Records excerpted from a collection:
|---|

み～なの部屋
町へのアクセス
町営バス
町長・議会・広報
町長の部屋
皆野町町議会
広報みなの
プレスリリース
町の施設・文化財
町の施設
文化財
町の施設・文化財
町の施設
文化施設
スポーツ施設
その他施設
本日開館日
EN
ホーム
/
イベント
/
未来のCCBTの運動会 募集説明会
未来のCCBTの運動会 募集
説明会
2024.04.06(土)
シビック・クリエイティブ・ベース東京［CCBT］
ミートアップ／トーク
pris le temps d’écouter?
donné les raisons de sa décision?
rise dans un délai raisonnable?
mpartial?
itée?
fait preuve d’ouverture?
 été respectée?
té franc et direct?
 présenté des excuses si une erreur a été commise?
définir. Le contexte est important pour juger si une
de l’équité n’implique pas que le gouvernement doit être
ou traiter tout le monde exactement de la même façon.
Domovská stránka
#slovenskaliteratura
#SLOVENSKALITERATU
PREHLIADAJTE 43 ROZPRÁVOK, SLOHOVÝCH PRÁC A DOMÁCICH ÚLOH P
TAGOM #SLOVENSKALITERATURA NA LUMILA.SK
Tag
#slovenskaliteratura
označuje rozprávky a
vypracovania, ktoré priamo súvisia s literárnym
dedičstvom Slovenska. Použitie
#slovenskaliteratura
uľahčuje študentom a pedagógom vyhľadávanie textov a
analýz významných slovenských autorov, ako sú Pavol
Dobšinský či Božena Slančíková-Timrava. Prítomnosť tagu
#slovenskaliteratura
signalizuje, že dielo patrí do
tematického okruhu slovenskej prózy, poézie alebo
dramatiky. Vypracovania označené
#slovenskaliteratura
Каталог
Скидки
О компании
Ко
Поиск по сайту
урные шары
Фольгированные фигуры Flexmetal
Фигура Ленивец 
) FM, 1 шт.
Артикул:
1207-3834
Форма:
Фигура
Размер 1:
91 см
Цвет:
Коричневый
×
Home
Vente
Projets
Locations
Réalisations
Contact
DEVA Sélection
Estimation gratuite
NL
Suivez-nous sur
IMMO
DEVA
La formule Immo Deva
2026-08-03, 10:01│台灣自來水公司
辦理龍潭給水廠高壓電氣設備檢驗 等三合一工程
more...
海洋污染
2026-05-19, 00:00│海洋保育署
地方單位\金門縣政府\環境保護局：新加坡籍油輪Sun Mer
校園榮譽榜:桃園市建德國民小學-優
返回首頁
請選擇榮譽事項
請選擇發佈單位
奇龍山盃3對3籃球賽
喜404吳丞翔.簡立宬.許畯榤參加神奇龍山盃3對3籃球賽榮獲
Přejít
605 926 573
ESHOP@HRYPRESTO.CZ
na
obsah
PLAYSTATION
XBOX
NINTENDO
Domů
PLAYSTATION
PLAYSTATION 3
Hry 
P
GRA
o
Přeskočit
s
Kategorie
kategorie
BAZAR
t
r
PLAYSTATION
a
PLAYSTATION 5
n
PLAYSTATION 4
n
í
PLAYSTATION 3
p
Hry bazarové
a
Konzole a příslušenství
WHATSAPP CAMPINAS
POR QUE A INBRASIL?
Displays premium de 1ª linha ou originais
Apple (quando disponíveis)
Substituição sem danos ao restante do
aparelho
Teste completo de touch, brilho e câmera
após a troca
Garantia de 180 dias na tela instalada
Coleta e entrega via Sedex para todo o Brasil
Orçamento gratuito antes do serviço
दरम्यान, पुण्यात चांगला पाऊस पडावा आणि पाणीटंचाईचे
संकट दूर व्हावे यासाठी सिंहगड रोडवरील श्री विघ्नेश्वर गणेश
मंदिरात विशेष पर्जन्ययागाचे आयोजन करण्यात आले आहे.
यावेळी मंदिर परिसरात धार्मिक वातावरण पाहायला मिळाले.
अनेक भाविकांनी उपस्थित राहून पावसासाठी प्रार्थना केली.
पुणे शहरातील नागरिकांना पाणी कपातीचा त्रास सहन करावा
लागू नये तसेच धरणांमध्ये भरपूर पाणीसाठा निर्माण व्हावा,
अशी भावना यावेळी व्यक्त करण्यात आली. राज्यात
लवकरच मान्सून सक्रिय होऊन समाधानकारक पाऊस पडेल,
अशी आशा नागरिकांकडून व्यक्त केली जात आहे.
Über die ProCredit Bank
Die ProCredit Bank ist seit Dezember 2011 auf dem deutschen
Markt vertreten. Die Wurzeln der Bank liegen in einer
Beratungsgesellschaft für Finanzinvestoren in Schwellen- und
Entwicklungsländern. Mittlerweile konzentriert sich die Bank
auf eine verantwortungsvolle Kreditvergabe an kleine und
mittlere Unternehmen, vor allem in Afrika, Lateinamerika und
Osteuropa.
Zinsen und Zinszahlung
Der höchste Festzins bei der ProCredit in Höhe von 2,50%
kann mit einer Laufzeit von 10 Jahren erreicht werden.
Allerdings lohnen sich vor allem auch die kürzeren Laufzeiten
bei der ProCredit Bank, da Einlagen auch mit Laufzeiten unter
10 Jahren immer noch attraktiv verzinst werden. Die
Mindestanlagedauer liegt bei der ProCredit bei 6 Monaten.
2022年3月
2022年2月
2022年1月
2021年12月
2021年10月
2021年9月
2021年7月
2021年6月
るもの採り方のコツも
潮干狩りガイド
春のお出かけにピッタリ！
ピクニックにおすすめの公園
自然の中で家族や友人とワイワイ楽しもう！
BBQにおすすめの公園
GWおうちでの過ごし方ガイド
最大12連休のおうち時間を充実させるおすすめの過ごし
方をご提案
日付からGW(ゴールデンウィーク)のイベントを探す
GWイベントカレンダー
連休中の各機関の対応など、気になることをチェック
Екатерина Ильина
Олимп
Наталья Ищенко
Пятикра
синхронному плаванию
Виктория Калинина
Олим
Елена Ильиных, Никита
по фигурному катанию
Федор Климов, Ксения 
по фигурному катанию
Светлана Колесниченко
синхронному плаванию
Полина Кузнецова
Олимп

|---|

▶ _REQUIRED ACTION_
Would you output every record above exactly as it stands?

▶ _YOUR SOLUTION_
み～なの部屋
町へのアクセス
町営バス
町長・議会・広報
町長の部屋
皆野町町議会
広報みなの
プレスリリース
町の施設・文化財
町の施設
文化財
町の施設・文化財
町の施設
文化施設
スポーツ施設
その他施設
本日開館日
EN
ホーム
/
イベント
/
未来のCCBTの運動会 募集説明会
未来のCCBTの運動会 募集
説明会
2024.04.06(土)
シビック・クリエイティブ・ベース東京［CCBT］
ミートアップ／トーク
pris le temps d’écouter?
donné les raisons de sa décision?
rise dans un délai raisonnable?
mpartial?
itée?
fait preuve d’ouverture?
 été respectée?
té franc et direct?
 présenté des excuses si une erreur a été commise?
définir. Le contexte est important pour juger si une
de l’équité n’implique pas que le gouvernement doit être
ou traiter tout le monde exactement de la même façon.
Domovská stránka
#slovenskaliteratura
#SLOVENSKALITERATU
PREHLIADAJTE 43 ROZPRÁVOK, SLOHOVÝCH PRÁC A DOMÁCICH ÚLOH P
TAGOM #SLOVENSKALITERATURA NA LUMILA.SK
Tag
#slovenskaliteratura
označuje rozprávky a
vypracovania, ktoré priamo súvisia s literárnym
dedičstvom Slovenska. Použitie
#slovenskaliteratura
uľahčuje študentom a pedagógom vyhľadávanie textov a
analýz významných slovenských autorov, ako sú Pavol
Dobšinský či Božena Slančíková-Timrava. Prítomnosť tagu
#slovenskaliteratura
signalizuje, že dielo patrí do
tematického okruhu slovenskej prózy, poézie alebo
dramatiky. Vypracovania označené
#slovenskaliteratura
Каталог
Скидки
О компании
Ко
Поиск по сайту
урные шары
Фольгированные фигуры Flexmetal
Фигура Ленивец 
) FM, 1 шт.
Артикул:
1207-3834
Форма:
Фигура
Размер 1:
91 см
Цвет:
Коричневый
×
Home
Vente
Projets
Locations
Réalisations
Contact
DEVA Sélection
Estimation gratuite
NL
Suivez-nous sur
IMMO
DEVA
La formule Immo Deva
2026-08-03, 10:01│台灣自來水公司
辦理龍潭給水廠高壓電氣設備檢驗 等三合一工程
more...
海洋污染
2026-05-19, 00:00│海洋保育署
地方單位\金門縣政府\環境保護局：新加坡籍油輪Sun Mer
校園榮譽榜:桃園市建德國民小學-優
返回首頁
請選擇榮譽事項
請選擇發佈單位
奇龍山盃3對3籃球賽
喜404吳丞翔.簡立宬.許畯榤參加神奇龍山盃3對3籃球賽榮獲
Přejít
605 926 573
ESHOP@HRYPRESTO.CZ
na
obsah
PLAYSTATION
XBOX
NINTENDO
Domů
PLAYSTATION
PLAYSTATION 3
Hry 
P
GRA
o
Přeskočit
s
Kategorie
kategorie
BAZAR
t
r
PLAYSTATION
a
PLAYSTATION 5
n
PLAYSTATION 4
n
í
PLAYSTATION 3
p
Hry bazarové
a
Konzole a příslušenství
WHATSAPP CAMPINAS
POR QUE A INBRASIL?
Displays premium de 1ª linha ou originais
Apple (quando disponíveis)
Substituição sem danos ao restante do
aparelho
Teste completo de touch, brilho e câmera
após a troca
Garantia de 180 dias na tela instalada
Coleta e entrega via Sedex para todo o Brasil
Orçamento gratuito antes do serviço
दरम्यान, पुण्यात चांगला पाऊस पडावा आणि पाणीटंचाईचे
संकट दूर व्हावे यासाठी सिंहगड रोडवरील श्री विघ्नेश्वर गणेश
मंदिरात विशेष पर्जन्ययागाचे आयोजन करण्यात आले आहे.
यावेळी मंदिर परिसरात धार्मिक वातावरण पाहायला मिळाले.
अनेक भाविकांनी उपस्थित राहून पावसासाठी प्रार्थना केली.
पुणे शहरातील नागरिकांना पाणी कपातीचा त्रास सहन करावा
लागू नये तसेच धरणांमध्ये भरपूर पाणीसाठा निर्माण व्हावा,
अशी भावना यावेळी व्यक्त करण्यात आली. राज्यात
लवकरच मान्सून सक्रिय होऊन समाधानकारक पाऊस पडेल,
अशी आशा नागरिकांकडून व्यक्त केली जात आहे.
Über die ProCredit Bank
Die ProCredit Bank ist seit Dezember 2011 auf dem deutschen
Markt vertreten. Die Wurzeln der Bank liegen in einer
Beratungsgesellschaft für Finanzinvestoren in Schwellen- und
Entwicklungsländern. Mittlerweile konzentriert sich die Bank
auf eine verantwortungsvolle Kreditvergabe an kleine und
mittlere Unternehmen, vor allem in Afrika, Lateinamerika und
Osteuropa.
Zinsen und Zinszahlung
Der höchste Festzins bei der ProCredit in Höhe von 2,50%
kann mit einer Laufzeit von 10 Jahren erreicht werden.
Allerdings lohnen sich vor allem auch die kürzeren Laufzeiten
bei der ProCredit Bank, da Einlagen auch mit Laufzeiten unter
10 Jahren immer noch attraktiv verzinst werden. Die
Mindestanlagedauer liegt bei der ProCredit bei 6 Monaten.
2022年3月
2022年2月
2022年1月
2021年12月
2021年10月
2021年9月
2021年7月
2021年6月
るもの採り方のコツも
潮干狩りガイド
春のお出かけにピッタリ！
ピクニックにおすすめの公園
自然の中で家族や友人とワイワイ楽しもう！
BBQにおすすめの公園
GWおうちでの過ごし方ガイド
最大12連休のおうち時間を充実させるおすすめの過ごし
方をご提案
日付からGW(ゴールデンウィーク)のイベントを探す
GWイベントカレンダー
連休中の各機関の対応など、気になることをチェック
Екатерина Ильина
Олимп
Наталья Ищенко
Пятикра
синхронному плаванию
Виктория Калинина
Олим
Елена Ильиных, Никита
по фигурному катанию
Федор Климов, Ксения 
по фигурному катанию
Светлана Колесниченко
синхронному плаванию
Полина Кузнецова
Олимп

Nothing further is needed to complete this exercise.